What surprised me, working with superpowers day to day, was the material difference it made. I already knew these principles — TDD, YAGNI, evidence-based verification. I had written them into rules files before. What I did not expect was how much better the outcomes got when the agent’s process was a program the agent was forced to execute, not a document the agent was expected to remember. The difference between “the rule is written down” and “the harness will not let you proceed until the rule is satisfied” is the difference between guidance and enforcement. Superpowers convinced me that the governance parts of ADS — the gates, the evidence requirements, the pipeline integrity — would not work as prose in a wiki. They had to be hard walls that the platform built and maintained.

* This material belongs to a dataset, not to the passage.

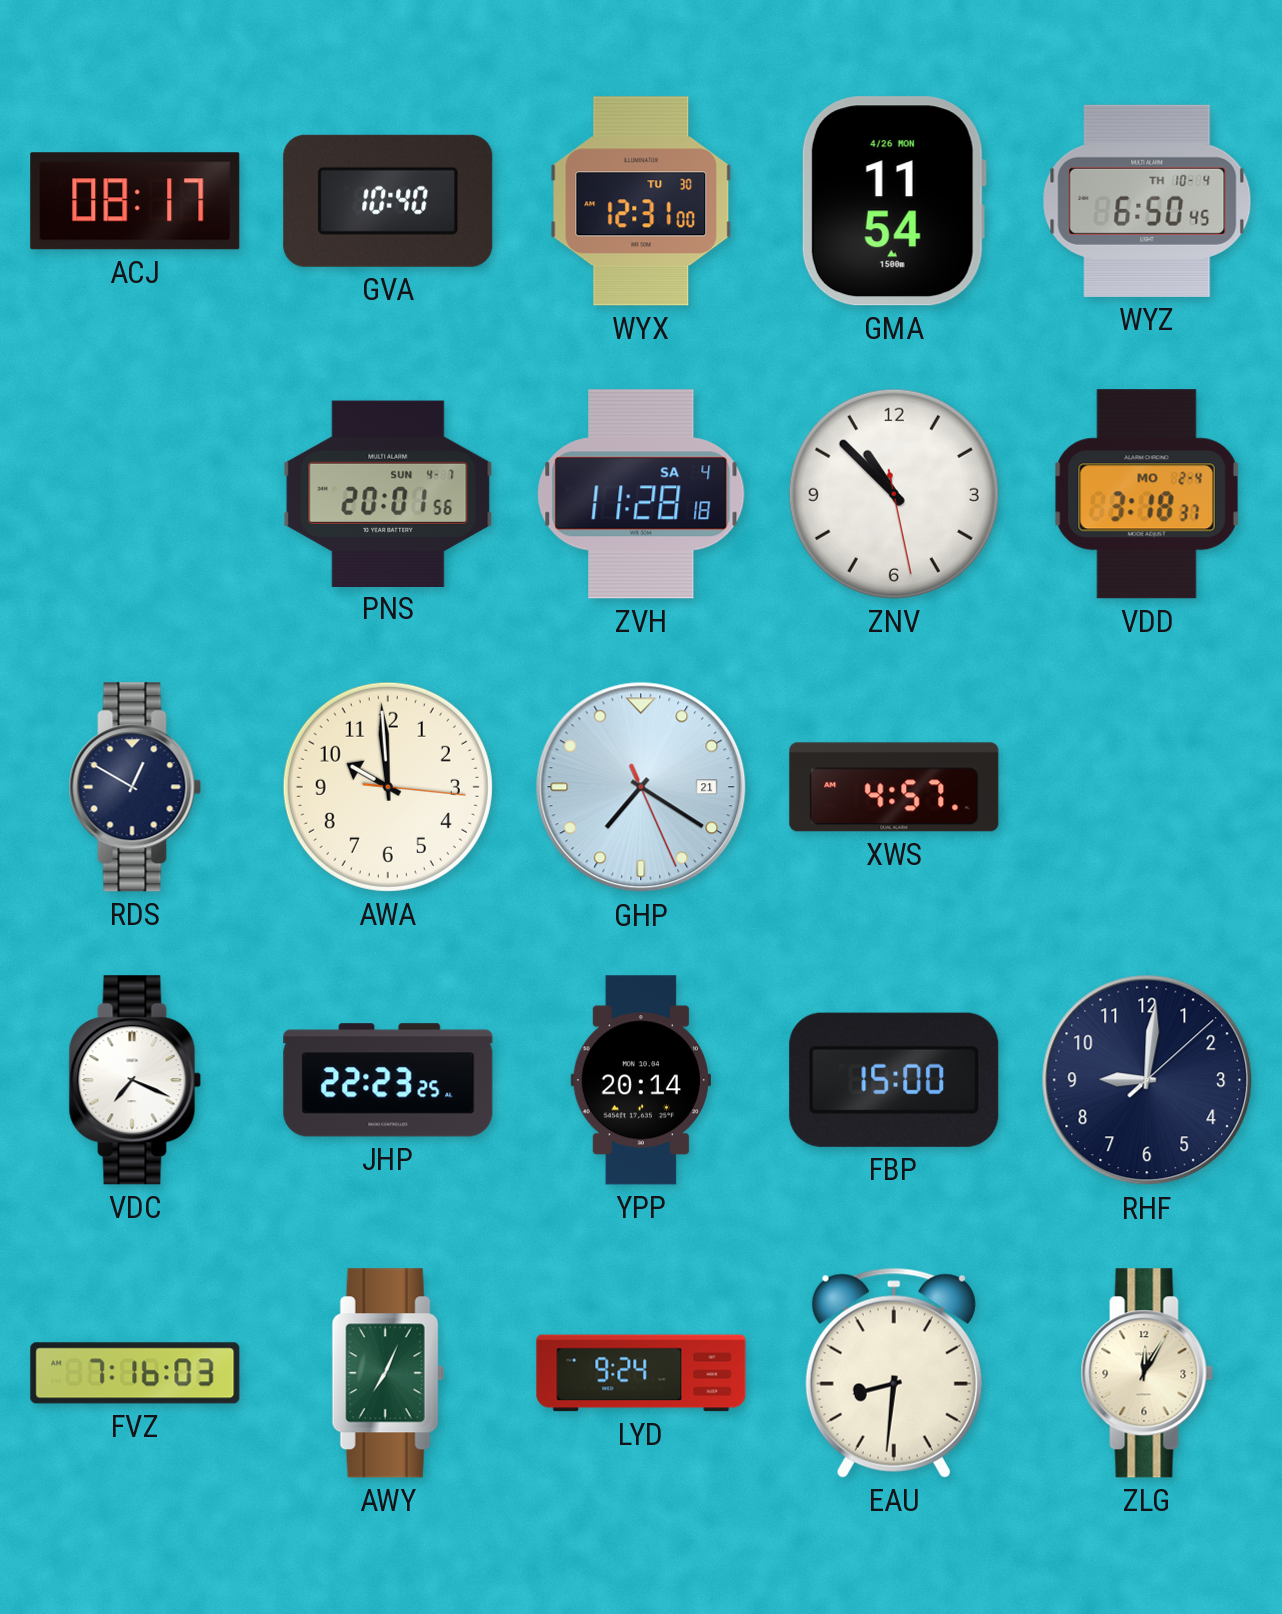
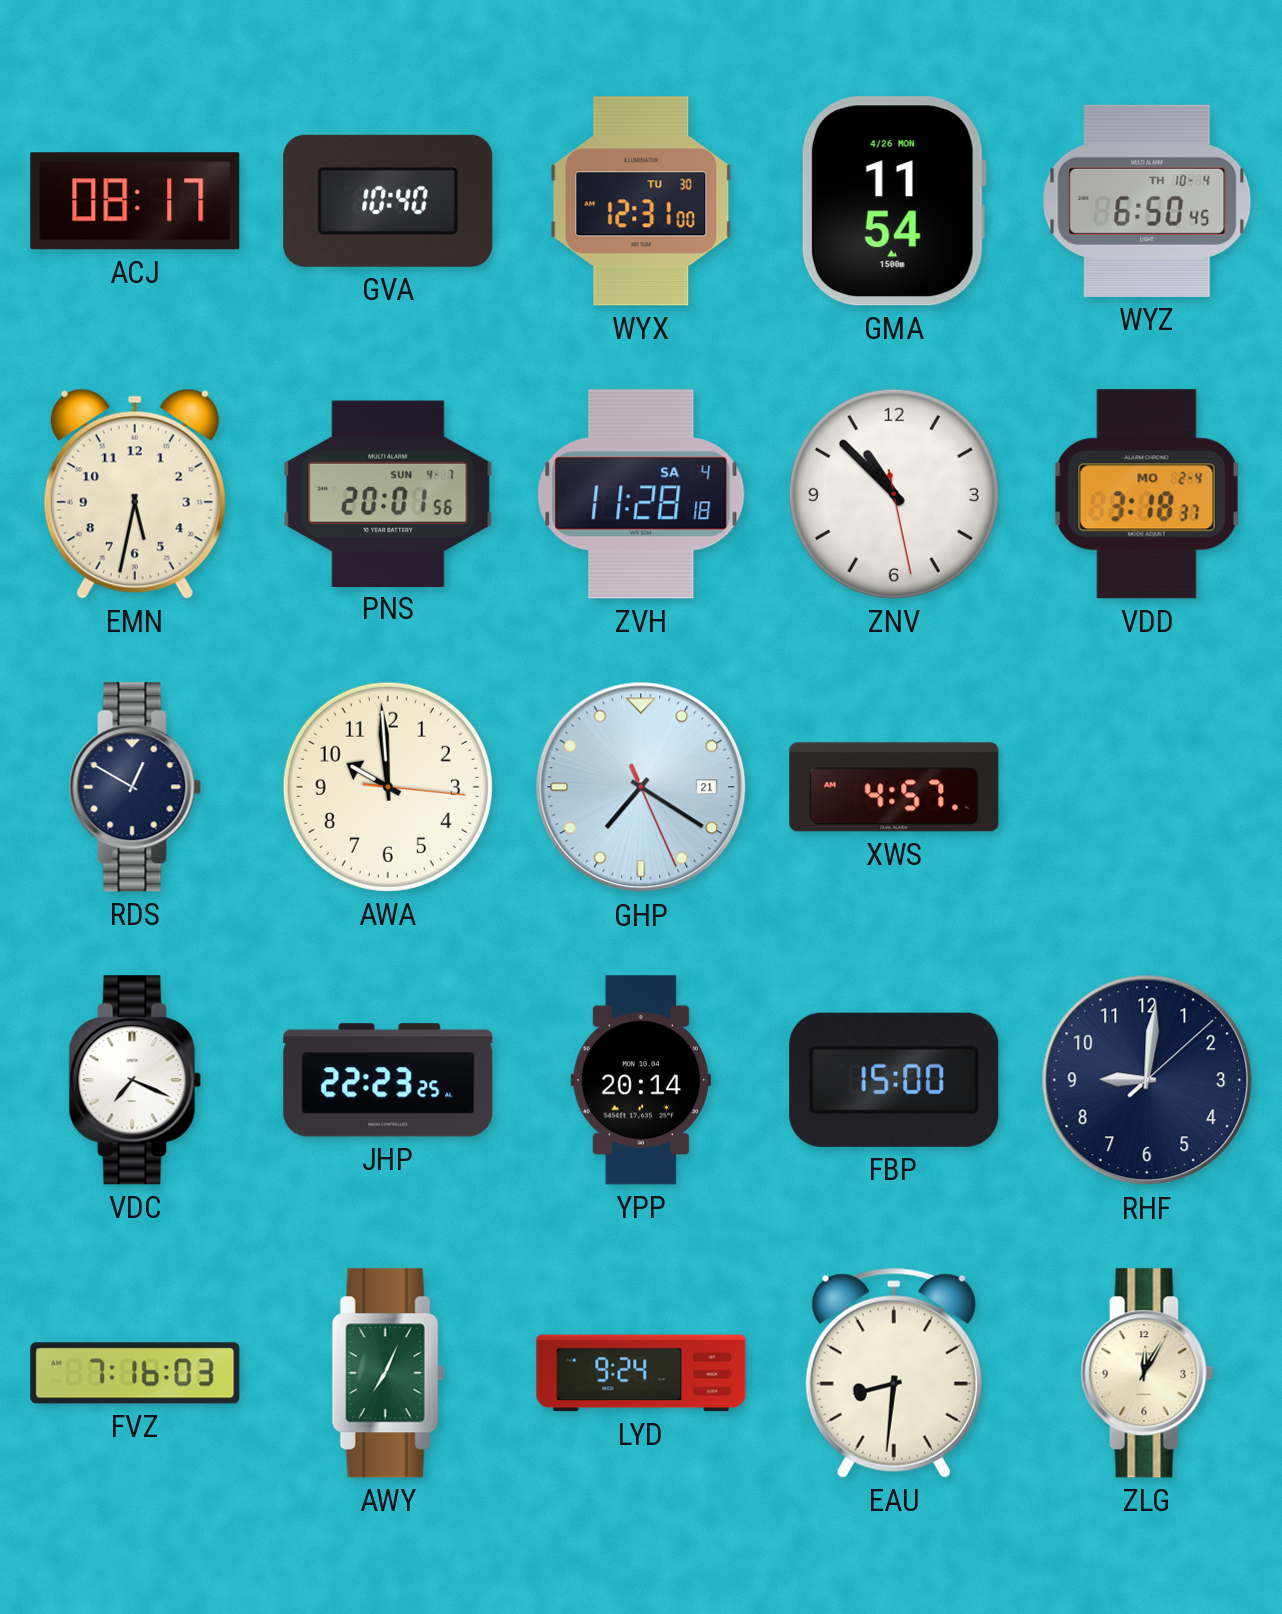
EMN: none -> 5:32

Superpowers also introduced me to the pattern of skill-as-reusable-unit. A skill is a small, focused thing — brainstorming, writing plans, executing plans, debugging, committing — that any session can invoke when it fits. The analog for Metis is clear: skills, commands, MCP configurations, and named scripts need to be first-class organizational assets, centrally managed, versioned, and injected into the right workers at the right time. Every project should inherit a baseline of organizational skills and be able to extend them without losing the baseline.

Taskmaster-AI

I used taskmaster-ai (originally just “taskmaster”) long before most of the agentic coding tooling that is common now. I used it with Cursor to take a feature, break it down into an implementation plan, and manage that plan as a tree of increasingly smaller work units. It was a way to keep track of what needed to be done and in what order, and it was a way to impose the discipline of “break the work down until each piece is actually achievable” on projects where my natural tendency was to start coding the biggest piece first.

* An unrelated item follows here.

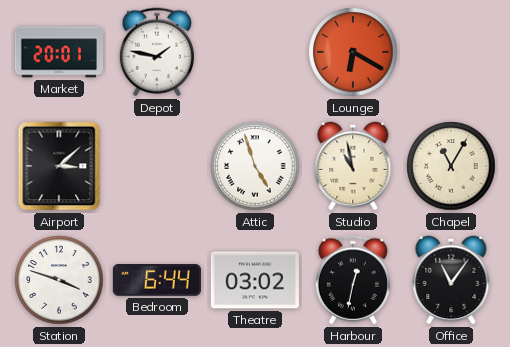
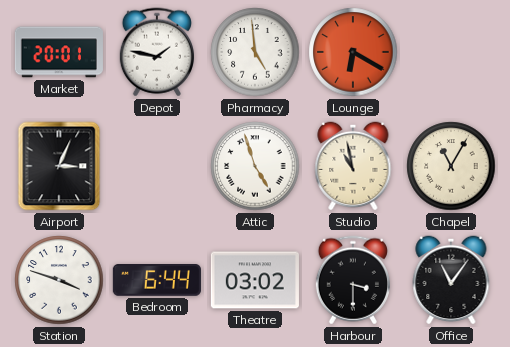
Pharmacy: none -> 4:59
Airport: 3:08 -> 3:04
Harbour: 12:32 -> 3:30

What taskmaster-ai taught me was twofold. First, the breakdown is as important as the implementation — a project’s velocity is set not by how fast you can type, but by how clearly you can decompose. Second, a roadmap is a living thing: the act of tracking items, reorganizing them, marking them done, and surfacing the next one is itself a significant productivity multiplier, not a bureaucratic overhead. Even when I was not formally using taskmaster-ai, the principles carried into how I worked alongside superpowers.

The limitation of taskmaster-ai — and of the individual-tool pattern in general — was that it was built for one person working alone. There was no collaborative surface for product people to shape requirements, no gate for a stakeholder to approve the breakdown before execution started, no visibility across projects for leadership to see what was in flight. The things ADS called out as necessary for a team platform — human-AI collaboration on requirements, implementation plans, ADRs, cross-project observability — were missing from the individual-contributor tools, because they were by design individual-contributor tools.

Hamster

Hamster — and specifically the Hamster Studio documentation — came into my field of view after the ADS vision was already written. It is important to be precise about the direction of influence: ADS came first, Hamster came later, and seeing Hamster was a confirmation that the ADS direction was sound, not a source I copied from.

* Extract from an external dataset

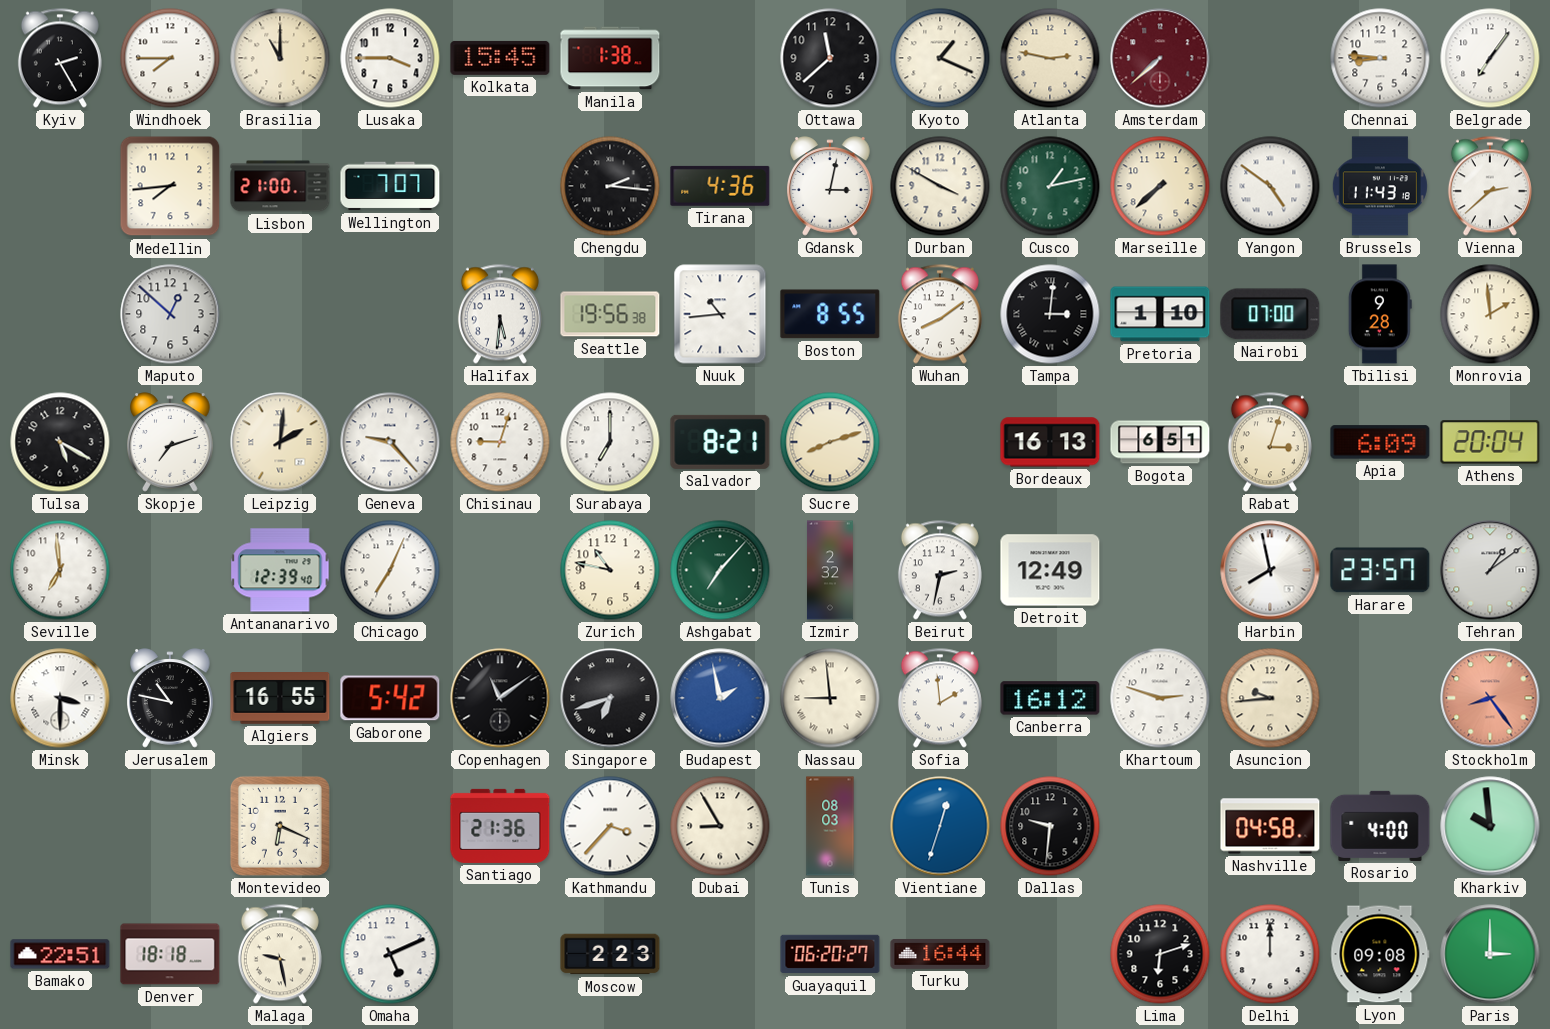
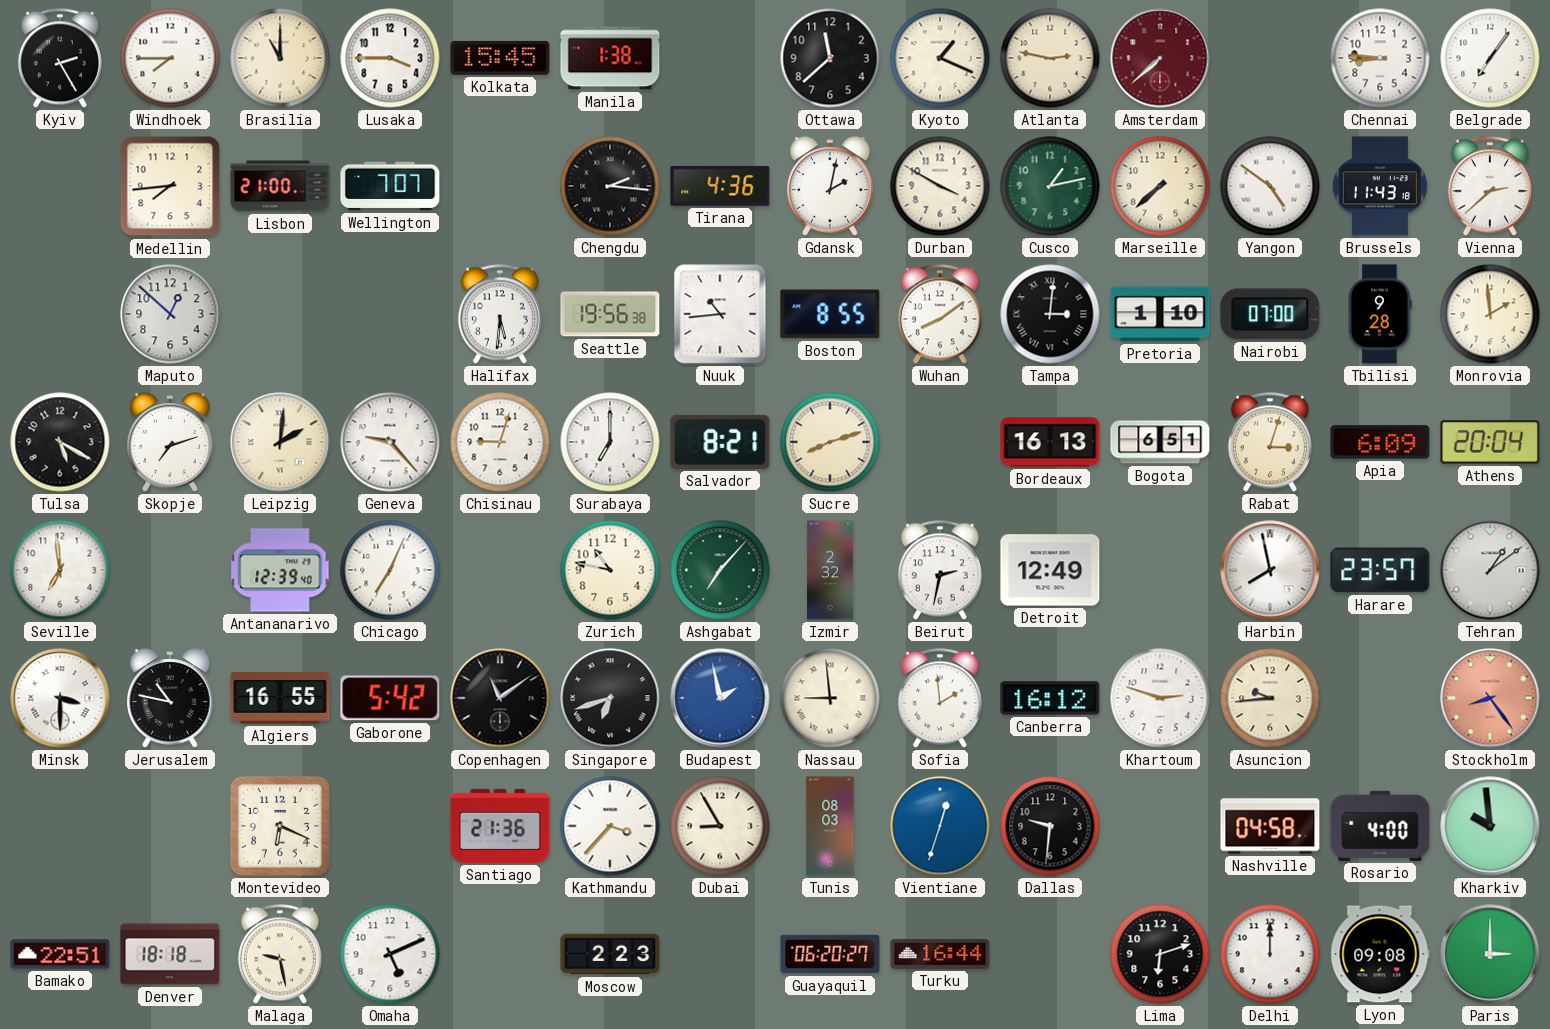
Gdansk: 3:02 -> 2:02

Hamster is an AI-powered team collaboration platform built around briefs (intent documents distinct from PRDs), plans (AI-generated with tasks, subtasks, dependencies, and acceptance criteria), tasks, blueprints (reusable project patterns capturing team methodology), initiatives (hierarchical grouping), and a context graph that automatically links conversations, decisions, documents, briefs, plans, and people. It has connections into Linear, Jira, Slack, Notion, Figma, Google Drive, GitHub, and Cursor. It has a real-time multiplayer mode where teams can align on briefs before execution.

What made seeing Hamster valuable was not that it was novel to me — most of its concepts I had already described in the ADS artifacts under different names — but that it was real. Briefs, plans, tasks, and blueprints were the hamster names for concepts ADS had already called PRDs, SLRs and Implementation Plans, Epics and Stories, and agent role definitions. The context graph was the hamster name for what ADS had called the requirements hierarchy with trace links. The multiplayer brief-review was the hamster name for what ADS had called a human gate. Hamster was the embodiment of several of the things ADS had asked for, shipped as a product, working in the wild — which told me that the shape I had described was achievable and that someone else had arrived at it independently.

The reason to build these capabilities into Metis rather than adopt Hamster is that the capabilities are not the thing — the workflow engine is the thing. Workflows are the delivery vehicle for every capability. A brief that is not tied to a workflow that produces a plan is a document in a drawer; a plan that is not tied to a workflow that produces work is a slide in a deck. Metis has the workflow engine at its core. The rest of these capabilities need to be built into Metis so that the workflow is the axis around which intent, plan, execution, and release rotate — not bolted on as an adjacent surface.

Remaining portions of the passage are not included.